TensorContractionLayer

Full Name

neuroptimiser.core.processes.TensorContractionLayer

Description

class TensorContractionLayer[source]

Bases: AbstractProcess

Tensor Contraction Layer Process

This process implements a tensor contraction layer that takes a weight matrix and computes the output based on the input tensor. It is designed to be used in spiking neural network architectures where tensor contractions are required.

Inports
s_inInPort

Input port for the input tensor.

Variables
weight_matrixVar

Variable for the weight matrix used in the tensor contraction.

s_matrixVar

Variable for the output tensor after the contraction.

Outports
a_outOutPort

Output port for the output tensor after the contraction.

See also

neuroptimiser.core.models.PyTensorContractionLayerModel

Model implementation of the TensorContractionLayer process.

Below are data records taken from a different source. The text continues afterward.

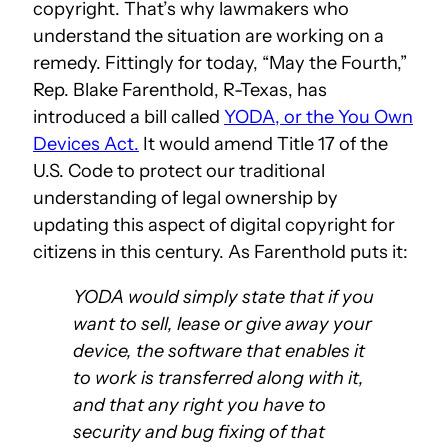
copyright. That’s why lawmakers who
understand the situation are working on a
remedy. Fittingly for today, “May the Fourth,”
Rep. Blake Farenthold, R-Texas, has
introduced a bill called
YODA, or the You Own
Devices Act.
It would amend Title 17 of the
U.S. Code to protect our traditional
understanding of legal ownership by
updating this aspect of digital copyright for
citizens in this century. As Farenthold puts it:
YODA would simply state that if you
want to sell, lease or give away your
device, the software that enables it
to work is transferred along with it,
and that any right you have to
security and bug fixing of that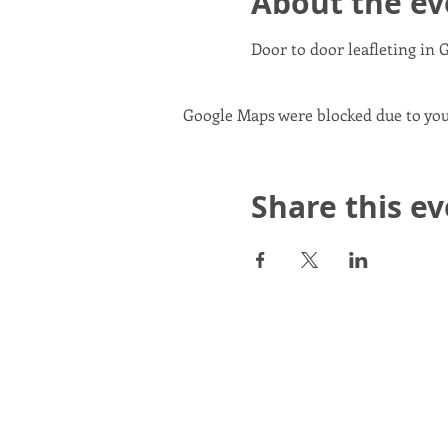
About the ev
Door to door leafleting in 
Google Maps were blocked due to your
Share this e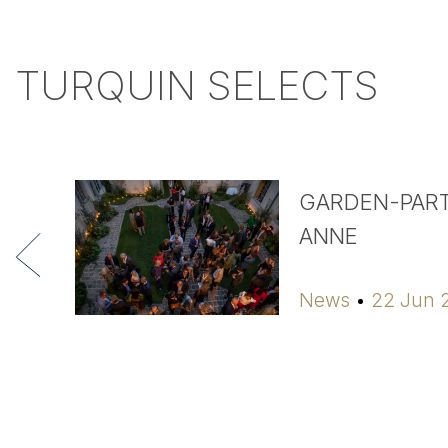
TURQUIN SELECTS
GARDEN-PART
ANNE
News
22 Jun 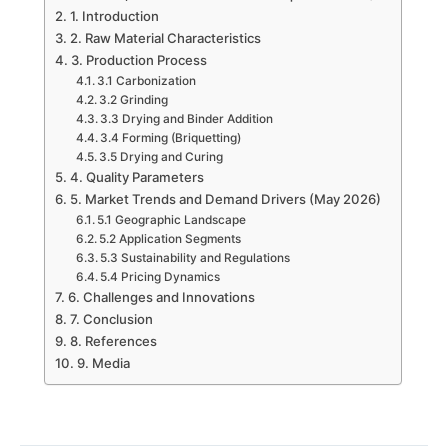
1. Introduction
2. Raw Material Characteristics
3. Production Process
3.1 Carbonization
3.2 Grinding
3.3 Drying and Binder Addition
3.4 Forming (Briquetting)
3.5 Drying and Curing
4. Quality Parameters
5. Market Trends and Demand Drivers (May 2026)
5.1 Geographic Landscape
5.2 Application Segments
5.3 Sustainability and Regulations
5.4 Pricing Dynamics
6. Challenges and Innovations
7. Conclusion
8. References
9. Media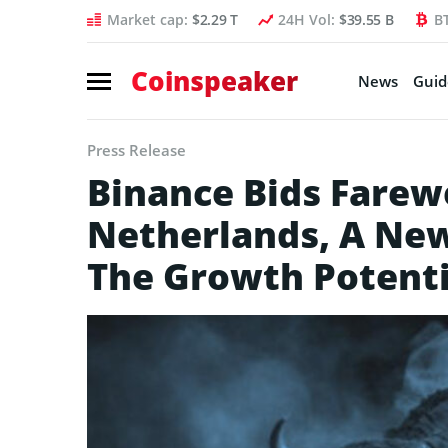
Market cap:
$2.29 T
24H Vol:
$39.55 B
B
Coinspeaker
News
Guid
Press Release
Binance Bids Farewe
Netherlands, A Ne
The Growth Potenti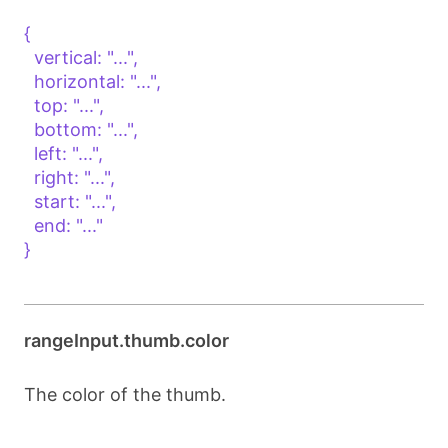
{

  vertical: "...",

  horizontal: "...",

  top: "...",

  bottom: "...",

  left: "...",

  right: "...",

  start: "...",

  end: "..."

}

rangeInput.thumb.color
The color of the thumb.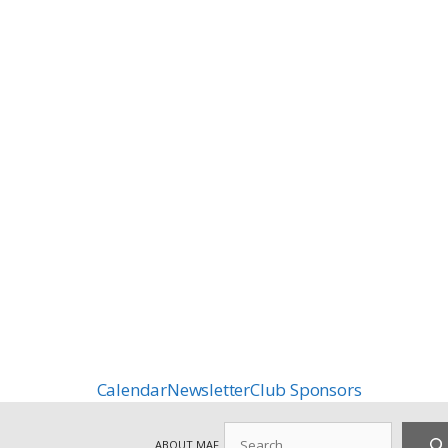
Calendar
Newsletter
Club Sponsors
Search
ABOUT MAF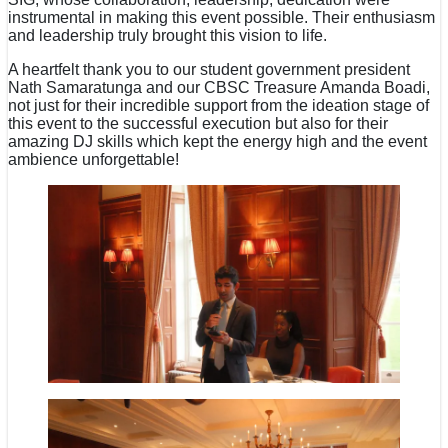
instrumental in making this event possible. Their enthusiasm
and leadership truly brought this vision to life.
A heartfelt thank you to our student government president
Nath Samaratunga and our CBSC Treasure Amanda Boadi,
not just for their incredible support from the ideation stage of
this event to the successful execution but also for their
amazing DJ skills which kept the energy high and the event
ambience unforgettable!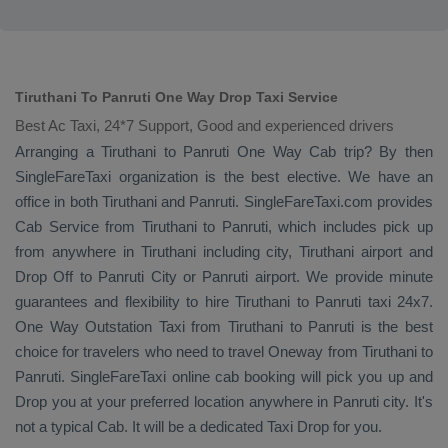
Tiruthani To Panruti One Way Drop Taxi Service
Best Ac Taxi, 24*7 Support, Good and experienced drivers
Arranging a Tiruthani to Panruti
One Way Cab
trip? By then
SingleFareTaxi organization is the best elective. We have an
office in both Tiruthani and Panruti. SingleFareTaxi.com provides
Cab Service
from Tiruthani to Panruti, which includes pick up
from anywhere in Tiruthani including city, Tiruthani airport and
Drop Off
to Panruti City or Panruti airport. We provide minute
guarantees and flexibility to hire Tiruthani to Panruti taxi 24x7.
One Way
Outstation Taxi
from Tiruthani to Panruti is the best
choice for travelers who need to travel
Oneway
from Tiruthani to
Panruti. SingleFareTaxi online cab booking will pick you up and
Drop
you at your preferred location anywhere in Panruti city. It's
not a typical
Cab
. It will be a dedicated
Taxi Drop
for you.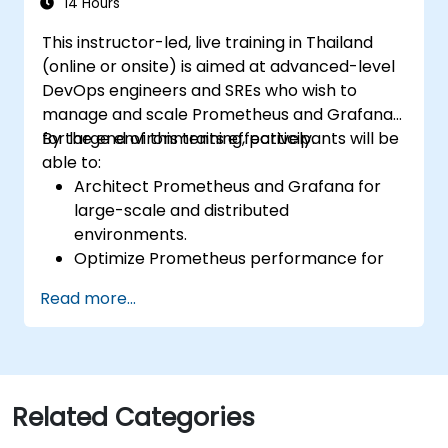
Enable secure integration to remote
14 Hours
endpoints and existing systems.
This instructor-led, live training in Thailand
(online or onsite) is aimed at advanced-level
DevOps engineers and SREs who wish to
manage and scale Prometheus and Grafana
for large environments effectively.
By the end of this training, participants will be
able to:
Architect Prometheus and Grafana for
large-scale and distributed
environments.
Optimize Prometheus performance for
high-traffic systems.
Read more...
Configure Grafana for large datasets and
complex visualizations.
Implement advanced troubleshooting
and scalability strategies.
Related Categories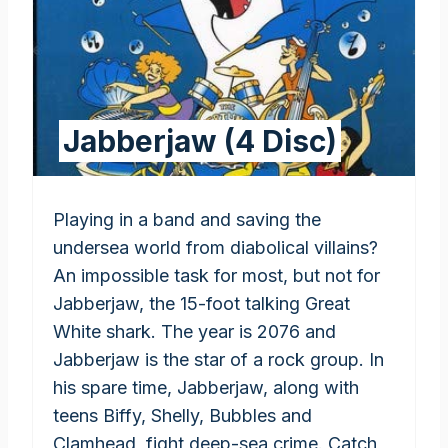
Jabberjaw (4 Disc)
Playing in a band and saving the
undersea world from diabolical villains?
An impossible task for most, but not for
Jabberjaw, the 15-foot talking Great
White shark. The year is 2076 and
Jabberjaw is the star of a rock group. In
his spare time, Jabberjaw, along with
teens Biffy, Shelly, Bubbles and
Clamhead, fight deep-sea crime. Catch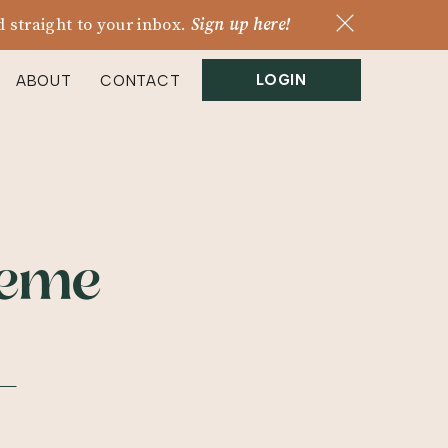
 straight to your inbox.
Sign up here!
LOGIN
ABOUT
CONTACT
heme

__init__(weights, **kwargs)[source]

Initialise the TensorContractionLayer with the given parameters.

Parameters:

weights (np.ndarray) – Weight matrix for the tensor contraction. It should be a 2D numpy array.

Keyword Arguments:

**kwargs (dict, optional) – Additional keyword arguments to be passed to the parent class AbstractProcess.

reset()[source]

Reset the TensorContractionLayer to its initial state.

This method is currently a placeholder and does not perform any operations for compatibility purposes.